EXERCISE GOAL ▸ Every record shown here must be duplicated without change.

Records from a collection
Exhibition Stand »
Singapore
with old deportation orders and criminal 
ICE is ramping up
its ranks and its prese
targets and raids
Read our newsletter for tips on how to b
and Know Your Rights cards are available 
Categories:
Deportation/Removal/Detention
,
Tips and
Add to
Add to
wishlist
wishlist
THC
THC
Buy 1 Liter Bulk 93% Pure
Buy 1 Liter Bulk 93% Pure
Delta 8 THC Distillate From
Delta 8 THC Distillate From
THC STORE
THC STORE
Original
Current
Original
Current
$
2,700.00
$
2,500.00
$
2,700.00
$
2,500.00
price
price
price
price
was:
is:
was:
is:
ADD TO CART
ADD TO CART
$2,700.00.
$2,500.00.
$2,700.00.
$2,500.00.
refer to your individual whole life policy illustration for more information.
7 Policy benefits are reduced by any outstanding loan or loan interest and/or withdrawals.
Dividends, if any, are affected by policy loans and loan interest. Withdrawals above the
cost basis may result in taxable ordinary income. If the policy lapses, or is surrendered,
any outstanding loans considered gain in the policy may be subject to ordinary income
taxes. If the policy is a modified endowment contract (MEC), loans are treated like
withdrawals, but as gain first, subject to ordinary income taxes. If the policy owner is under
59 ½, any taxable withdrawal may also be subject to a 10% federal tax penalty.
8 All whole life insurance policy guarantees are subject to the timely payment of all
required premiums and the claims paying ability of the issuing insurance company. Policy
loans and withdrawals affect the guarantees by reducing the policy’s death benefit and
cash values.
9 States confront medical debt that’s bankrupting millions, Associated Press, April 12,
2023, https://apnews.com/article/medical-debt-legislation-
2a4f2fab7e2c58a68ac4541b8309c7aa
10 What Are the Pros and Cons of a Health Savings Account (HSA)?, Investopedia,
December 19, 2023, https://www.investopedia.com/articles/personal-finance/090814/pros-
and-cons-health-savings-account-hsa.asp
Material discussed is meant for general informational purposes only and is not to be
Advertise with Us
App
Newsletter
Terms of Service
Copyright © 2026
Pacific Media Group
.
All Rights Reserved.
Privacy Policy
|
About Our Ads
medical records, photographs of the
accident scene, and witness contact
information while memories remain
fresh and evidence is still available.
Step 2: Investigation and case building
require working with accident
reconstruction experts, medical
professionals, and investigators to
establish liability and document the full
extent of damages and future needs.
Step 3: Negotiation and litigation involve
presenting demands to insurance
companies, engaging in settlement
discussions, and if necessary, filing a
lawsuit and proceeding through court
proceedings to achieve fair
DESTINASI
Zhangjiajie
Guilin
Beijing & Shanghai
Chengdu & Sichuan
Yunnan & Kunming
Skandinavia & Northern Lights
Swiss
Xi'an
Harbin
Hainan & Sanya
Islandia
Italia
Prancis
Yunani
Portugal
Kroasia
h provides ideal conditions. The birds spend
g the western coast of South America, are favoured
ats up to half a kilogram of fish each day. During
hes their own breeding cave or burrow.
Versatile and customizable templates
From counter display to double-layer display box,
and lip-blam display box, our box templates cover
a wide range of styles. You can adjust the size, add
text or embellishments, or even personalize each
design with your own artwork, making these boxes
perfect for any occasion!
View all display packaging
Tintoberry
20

EXERCISE SOLUTION ▸
Exhibition Stand »
Singapore
with old deportation orders and criminal 
ICE is ramping up
its ranks and its prese
targets and raids
Read our newsletter for tips on how to b
and Know Your Rights cards are available 
Categories:
Deportation/Removal/Detention
,
Tips and
Add to
Add to
wishlist
wishlist
THC
THC
Buy 1 Liter Bulk 93% Pure
Buy 1 Liter Bulk 93% Pure
Delta 8 THC Distillate From
Delta 8 THC Distillate From
THC STORE
THC STORE
Original
Current
Original
Current
$
2,700.00
$
2,500.00
$
2,700.00
$
2,500.00
price
price
price
price
was:
is:
was:
is:
ADD TO CART
ADD TO CART
$2,700.00.
$2,500.00.
$2,700.00.
$2,500.00.
refer to your individual whole life policy illustration for more information.
7 Policy benefits are reduced by any outstanding loan or loan interest and/or withdrawals.
Dividends, if any, are affected by policy loans and loan interest. Withdrawals above the
cost basis may result in taxable ordinary income. If the policy lapses, or is surrendered,
any outstanding loans considered gain in the policy may be subject to ordinary income
taxes. If the policy is a modified endowment contract (MEC), loans are treated like
withdrawals, but as gain first, subject to ordinary income taxes. If the policy owner is under
59 ½, any taxable withdrawal may also be subject to a 10% federal tax penalty.
8 All whole life insurance policy guarantees are subject to the timely payment of all
required premiums and the claims paying ability of the issuing insurance company. Policy
loans and withdrawals affect the guarantees by reducing the policy’s death benefit and
cash values.
9 States confront medical debt that’s bankrupting millions, Associated Press, April 12,
2023, https://apnews.com/article/medical-debt-legislation-
2a4f2fab7e2c58a68ac4541b8309c7aa
10 What Are the Pros and Cons of a Health Savings Account (HSA)?, Investopedia,
December 19, 2023, https://www.investopedia.com/articles/personal-finance/090814/pros-
and-cons-health-savings-account-hsa.asp
Material discussed is meant for general informational purposes only and is not to be
Advertise with Us
App
Newsletter
Terms of Service
Copyright © 2026
Pacific Media Group
.
All Rights Reserved.
Privacy Policy
|
About Our Ads
medical records, photographs of the
accident scene, and witness contact
information while memories remain
fresh and evidence is still available.
Step 2: Investigation and case building
require working with accident
reconstruction experts, medical
professionals, and investigators to
establish liability and document the full
extent of damages and future needs.
Step 3: Negotiation and litigation involve
presenting demands to insurance
companies, engaging in settlement
discussions, and if necessary, filing a
lawsuit and proceeding through court
proceedings to achieve fair
DESTINASI
Zhangjiajie
Guilin
Beijing & Shanghai
Chengdu & Sichuan
Yunnan & Kunming
Skandinavia & Northern Lights
Swiss
Xi'an
Harbin
Hainan & Sanya
Islandia
Italia
Prancis
Yunani
Portugal
Kroasia
h provides ideal conditions. The birds spend
g the western coast of South America, are favoured
ats up to half a kilogram of fish each day. During
hes their own breeding cave or burrow.
Versatile and customizable templates
From counter display to double-layer display box,
and lip-blam display box, our box templates cover
a wide range of styles. You can adjust the size, add
text or embellishments, or even personalize each
design with your own artwork, making these boxes
perfect for any occasion!
View all display packaging
Tintoberry
20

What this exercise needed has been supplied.